Over and over again he muttered it, shudderingly. It
was as if a coherent picture of some kind had built itself up within his head,
communicated by the trillions of hurrying spores—for they too, like all else on
Mars, perhaps had certain broad telepathic powers. He might even have “seen,”
in his mind’s eye, something of the source of emanation of the Cloud itself.

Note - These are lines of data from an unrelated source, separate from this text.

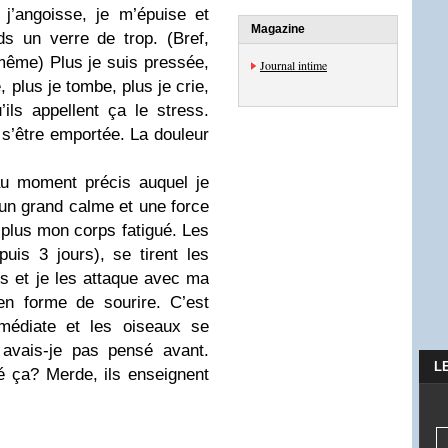
, j’angoisse, je m’épuise et
Magazine
s un verre de trop. (Bref,
même) Plus je suis pressée,
Journal intime
, plus je tombe, plus je crie,
ls appellent ça le stress.
e s’être emportée. La douleur
au moment précis auquel je
 un grand calme et une force
 plus mon corps fatigué. Les
uis 3 jours), se tirent les
s et je les attaque avec ma
en forme de sourire. C’est
mmédiate et les oiseaux se
 avais-je pas pensé avant.
L
 ça? Merde, ils enseignent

“Discophora—discophora . . .”

And one
day—suddenly—it recurred to me that as a scientific man he always thought and
spoke in scientific terms. We had even joked about it in the past—his habit of
referring even to the simple rabbit of the Pitlochry Hills as
lepus
cuniculus,
for example.

Hastily I
searched through his small library of scientific books in the cabin.

I found it—yet
it made little sense, except for one small particular.

Discophora:
the common jellyfish; a hydromedusan or some similar coelenterate; sea-jelly;
sunfish. They consist of a whitish, translucent, jellylike substance. Their
tentacles bear stinging cells,
the
effect of which is to benumb, if not kill, any living creature which they
touch. . . .

It made little
sense indeed—except for that one strange particular. Before me, on the mattress
on which he had slept during the long interplanetary
journey, was a living creature indeed benumbed—blinded—stunned to mental
helplessness by some deadly stinging agency. And I remembered my own brief physical
sufferings from the flying particles before I managed to close the cabin doors. . . .

I shuddered
and set the book aside. And for a moment it was as if I too had a sudden
vision, conveyed to me perhaps from the obsessed mind in the cabin with me, of
a gigantic nightmare white jelly, swaying and quivering against a dark tortuous
background of . . . of what?

One word more
Mac uttered in those first days of his illness. One day he raised himself
suddenly, his blinded eyes staring in sudden awe and terror—but with a strange
triumph in them too, a triumph I had seen in his healthy eyes many times before
when he had made some startling, half-instinctive discovery.

“The Brain,”
he cried. “Discophora! The Brain—the
Brain
!”

There is no
way in which I can describe the potent menace he managed to convey in his tone.

The time went
on. We had enough food in the cabin for many months if necessary. Gradually, as
the days passed, my patient came back to physical health at least, if not yet
full mental awareness. But there were signs of improvement even in this
direction too.

I seldom
ventured outside the rocket—there was no purpose in doing so until Mac should
be capable of full movement with me. You who listen to me across the
interminable void can have no
far
notion of the desolate loneliness of those long, long weeks of utter isolation.
I was alone in an alien world with a sick, a desperately sick man. The very
silence was a source of nightmare—I longed even for one of the rare Martian
storms to break it, for at least an eruption, however dangerous, from one of
the great volcanoes in the distant mountain ranges.

It was at this
time, while I mooned haplessly in the little cabin, that I formed the first
wild idea perhaps to make contact with you, my dear John, on distant Earth. The
notion was not so fantastic as it may at first appear. It was something that
Mac had been contemplating quite seriously, even at the time of our first
Martian visit. In the course of his researches among the foothills, he had
discovered vast seams of a curious kind of mineral deposit which he suspected
to be radioactive in a manner not known upon Earth—in no way dangerously, as in
the case of atomic
radioactivity.
 . . .
It is not possible—or even necessary—for me to explain more in the course of
the present narrative; we can discuss it later—we may even, if we ever meet
again (God grant that it may be so!), be able to talk about it face to face.
For the moment, the fact remains that we have achieved contact, as you know; at
our end here, through the agency of one of those very exposed mineral seams I
have mentioned—a great directional aerial, as it were, beaming our messages to
you—and picked up by its equivalent, your friend Mackellar’s airstrip.